▸ Exercise instructions: The output should contain the listing word for word and no pictures.
[Opening Data provided section]
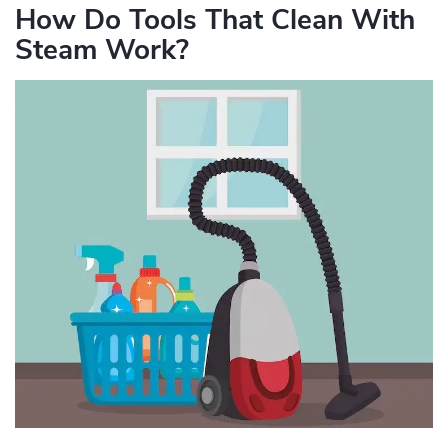
How Do Tools That Clean With
Steam Work?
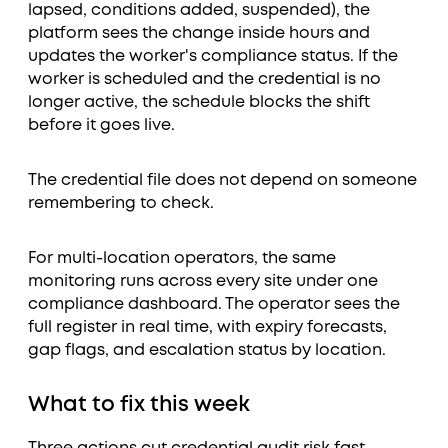
lapsed, conditions added, suspended), the
platform sees the change inside hours and
updates the worker's compliance status. If the
worker is scheduled and the credential is no
longer active, the schedule blocks the shift
before it goes live.
The credential file does not depend on someone
remembering to check.
For multi-location operators, the same
monitoring runs across every site under one
compliance dashboard. The operator sees the
full register in real time, with expiry forecasts,
gap flags, and escalation status by location.
What to fix this week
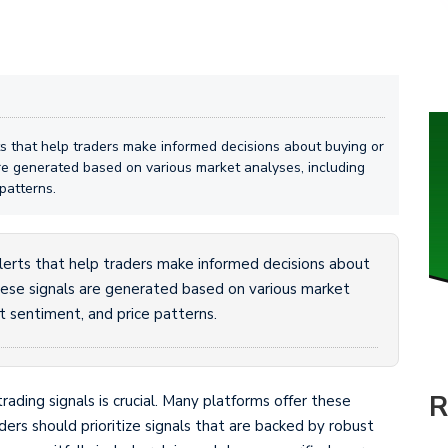
erts that help traders make informed decisions about buying or
are generated based on various market analyses, including
patterns.
 alerts that help traders make informed decisions about
These signals are generated based on various market
et sentiment, and price patterns.
R
trading signals is crucial. Many platforms offer these
raders should prioritize signals that are backed by robust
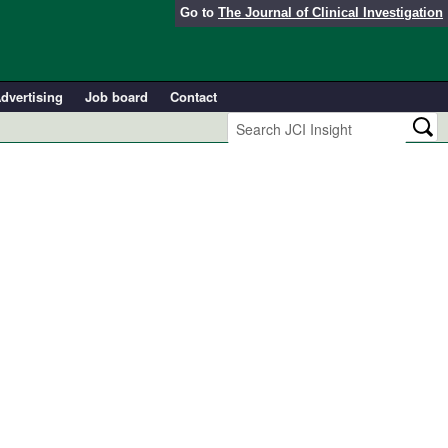
Go to
The Journal of Clinical Investigation
dvertising
Job board
Contact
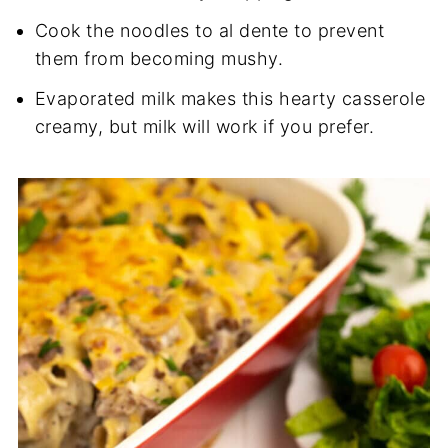
Cook the noodles to al dente to prevent
them from becoming mushy.
Evaporated milk makes this hearty casserole
creamy, but milk will work if you prefer.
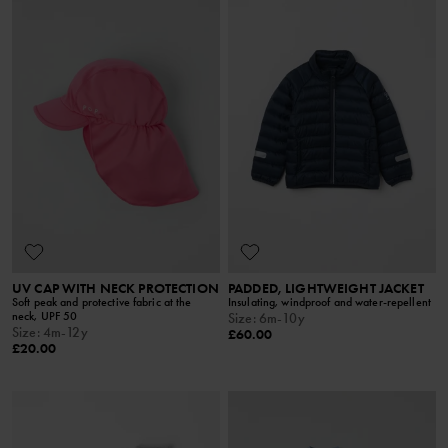
UV CAP WITH NECK PROTECTION
PADDED, LIGHTWEIGHT JACKET
Soft peak and protective fabric at the
Insulating, windproof and water-repellent
neck, UPF 50
Size
:
6m-10y
Size
:
4m-12y
£60.00
£20.00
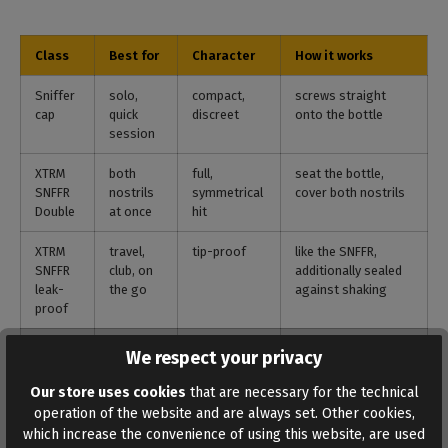
Class
Best for
Character
How it works
Sniffer
solo,
compact,
screws straight
cap
quick
discreet
onto the bottle
session
XTRM
both
full,
seat the bottle,
SNFFR
nostrils
symmetrical
cover both nostrils
Double
at once
hit
XTRM
travel,
tip-proof
like the SNFFR,
SNFFR
club, on
additionally sealed
leak-
the go
against shaking
proof
Banger
partner,
longer
bottle into the base,
We respect your privacy
station
long
inhalation
hose to the nostril
plateaus
phases
Our store uses cookies
that are necessary for the technical
operation of the website and are always set. Other cookies,
Inhaler
discreet,
own
a drop into the
which increase the convenience of using this website, are used
targeted
reservoir
device, the bottle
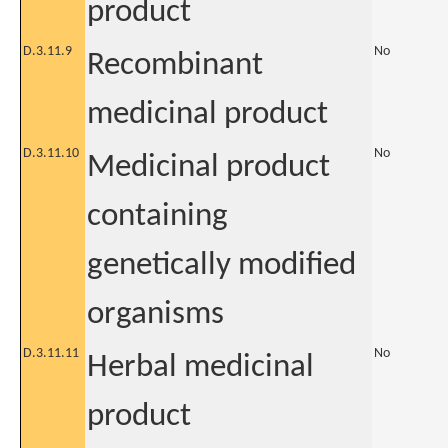
product
D.3.11.9
No
Recombinant
medicinal product
D.3.11.10
No
Medicinal product
containing
genetically modified
organisms
D.3.11.11
No
Herbal medicinal
product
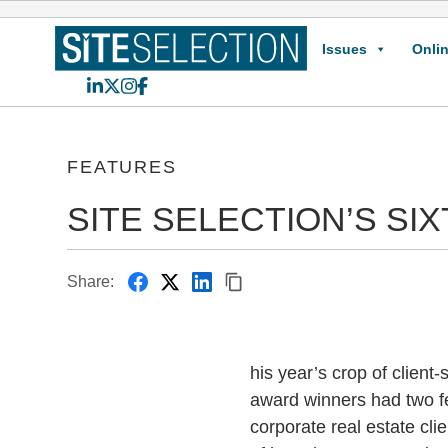
Issues
Onlin
LinkedIn
X
Instagram
Facebook
FEATURES
SITE SELECTION’S S
Share:
his year’s crop of client-
award winners had two f
corporate real estate cl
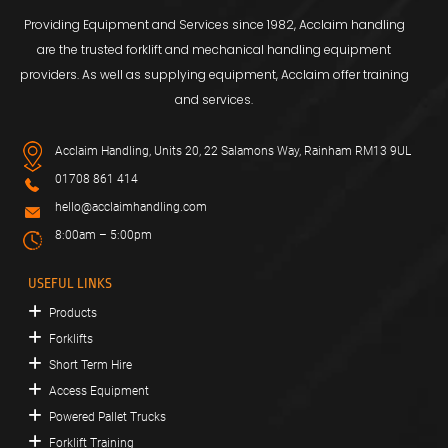
Providing Equipment and Services since 1982, Acclaim handling
are the trusted forklift and mechanical handling equipment
providers. As well as supplying equipment, Acclaim offer training
and services.
Acclaim Handling, Units 20, 22 Salamons Way, Rainham RM13 9UL
01708 861 414
hello@acclaimhandling.com
8:00am – 5:00pm
USEFUL LINKS
Products
Forklifts
Short Term Hire
Access Equipment
Powered Pallet Trucks
Forklift Training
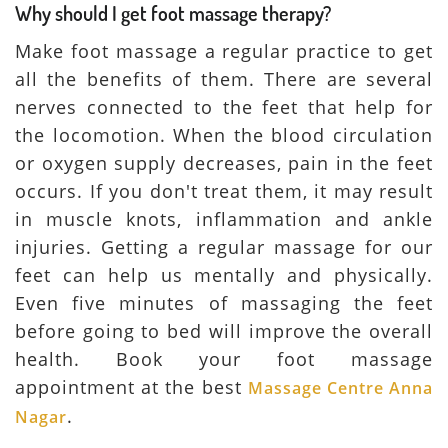
Why should I get foot massage therapy?
Make foot massage a regular practice to get
all the benefits of them. There are several
nerves connected to the feet that help for
the locomotion. When the blood circulation
or oxygen supply decreases, pain in the feet
occurs. If you don't treat them, it may result
in muscle knots, inflammation and ankle
injuries. Getting a regular massage for our
feet can help us mentally and physically.
Even five minutes of massaging the feet
before going to bed will improve the overall
health. Book your foot massage
appointment at the best
Massage Centre Anna
.
Nagar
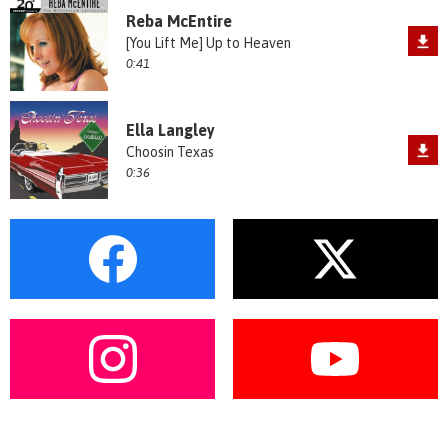
Reba McEntire
[You Lift Me] Up to Heaven
0:41
Ella Langley
Choosin Texas
0:36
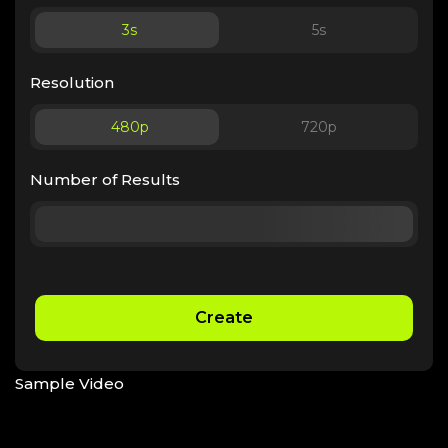
3
s
5
s
Resolution
480p
720p
Number of Results
Create
Sample Video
[Closing Data provided section]
▸ Response:
How Do Tools That Clean With
Steam Work?
lapsed, conditions added, suspended), the
platform sees the change inside hours and
updates the worker's compliance status. If the
worker is scheduled and the credential is no
longer active, the schedule blocks the shift
before it goes live.
The credential file does not depend on someone
remembering to check.
For multi-location operators, the same
monitoring runs across every site under one
compliance dashboard. The operator sees the
full register in real time, with expiry forecasts,
gap flags, and escalation status by location.
What to fix this week
erts that help traders make informed decisions about buying or
are generated based on various market analyses, including
patterns.
 alerts that help traders make informed decisions about
These signals are generated based on various market
et sentiment, and price patterns.
R
trading signals is crucial. Many platforms offer these
raders should prioritize signals that are backed by robust
Go to
The Journal of Clinical Investigation
dvertising
Job board
Contact
Cook the noodles to al dente to prevent
them from becoming mushy.
Evaporated milk makes this hearty casserole
creamy, but milk will work if you prefer.
UV CAP WITH NECK PROTECTION
PADDED, LIGHTWEIGHT JACKET
Soft peak and protective fabric at the
Insulating, windproof and water-repellent
neck, UPF 50
Size
:
6m-10y
Size
:
4m-12y
£60.00
£20.00
Class
Best for
Character
How it works
Sniffer
solo,
compact,
screws straight
cap
quick
discreet
onto the bottle
session
XTRM
both
full,
seat the bottle,
SNFFR
nostrils
symmetrical
cover both nostrils
Double
at once
hit
XTRM
travel,
tip-proof
like the SNFFR,
SNFFR
club, on
additionally sealed
leak-
the go
against shaking
proof
Banger
partner,
longer
bottle into the base,
We respect your privacy
station
long
inhalation
hose to the nostril
plateaus
phases
Our store uses cookies
that are necessary for the technical
operation of the website and are always set. Other cookies,
Inhaler
discreet,
own
a drop into the
which increase the convenience of using this website, are used
targeted
reservoir
device, the bottle
product
D.3.11.9
No
Recombinant
medicinal product
D.3.11.10
No
Medicinal product
containing
genetically modified
organisms
D.3.11.11
No
Herbal medicinal
product
Issues
Onlin
LinkedIn
X
Instagram
Facebook
FEATURES
SITE SELECTION’S S
Share:
his year’s crop of client-
award winners had two f
corporate real estate cl
Providing Equipment and Services since 1982, Acclaim handling
are the trusted forklift and mechanical handling equipment
providers. As well as supplying equipment, Acclaim offer training
and services.
Acclaim Handling, Units 20, 22 Salamons Way, Rainham RM13 9UL
01708 861 414
hello@acclaimhandling.com
8:00am – 5:00pm
USEFUL LINKS
Products
Forklifts
Short Term Hire
Access Equipment
Powered Pallet Trucks
Forklift Training
Why should I get foot massage therapy?
Make foot massage a regular practice to get
all the benefits of them. There are several
nerves connected to the feet that help for
the locomotion. When the blood circulation
or oxygen supply decreases, pain in the feet
occurs. If you don't treat them, it may result
in muscle knots, inflammation and ankle
injuries. Getting a regular massage for our
feet can help us mentally and physically.
Even five minutes of massaging the feet
before going to bed will improve the overall
health. Book your foot massage
appointment at the best
Massage Centre Anna
.
Nagar
Reba McEntire
[You Lift Me] Up to Heaven
0:41
Ella Langley
Choosin Texas
0:36
3
s
5
s
Resolution
480p
720p
Number of Results
Create
Sample Video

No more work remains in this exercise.